Try it:
The answer is the line that contains "Приемная заместителя п" followed by every later line of the entries below, each repeated exactly, and nothing else.

Recorded information:
****************

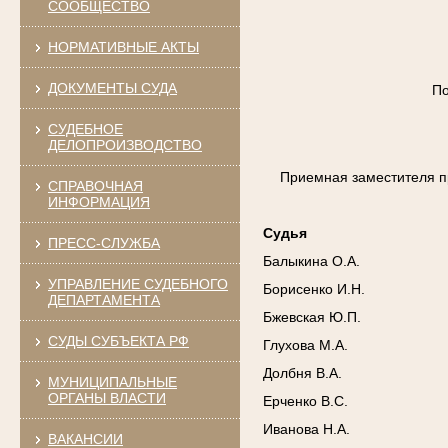
СООБЩЕСТВО
НОРМАТИВНЫЕ АКТЫ
ДОКУМЕНТЫ СУДА
По
СУДЕБНОЕ
ДЕЛОПРОИЗВОДСТВО
Приемная заместителя п
СПРАВОЧНАЯ
ИНФОРМАЦИЯ
Судья
ПРЕСС-СЛУЖБА
Балыкина О.А.
УПРАВЛЕНИЕ СУДЕБНОГО
Борисенко И.Н.
ДЕПАРТАМЕНТА
Бжевская Ю.П.
СУДЫ СУБЪЕКТА РФ
Глухова М.А.
Долбня В.А.
МУНИЦИПАЛЬНЫЕ
ОРГАНЫ ВЛАСТИ
Ерченко В.С.
Иванова Н.А.
ВАКАНСИИ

****************

Exercise answer:
Приемная заместителя п
СПРАВОЧНАЯ
ИНФОРМАЦИЯ
Судья
ПРЕСС-СЛУЖБА
Балыкина О.А.
УПРАВЛЕНИЕ СУДЕБНОГО
Борисенко И.Н.
ДЕПАРТАМЕНТА
Бжевская Ю.П.
СУДЫ СУБЪЕКТА РФ
Глухова М.А.
Долбня В.А.
МУНИЦИПАЛЬНЫЕ
ОРГАНЫ ВЛАСТИ
Ерченко В.С.
Иванова Н.А.
ВАКАНСИИ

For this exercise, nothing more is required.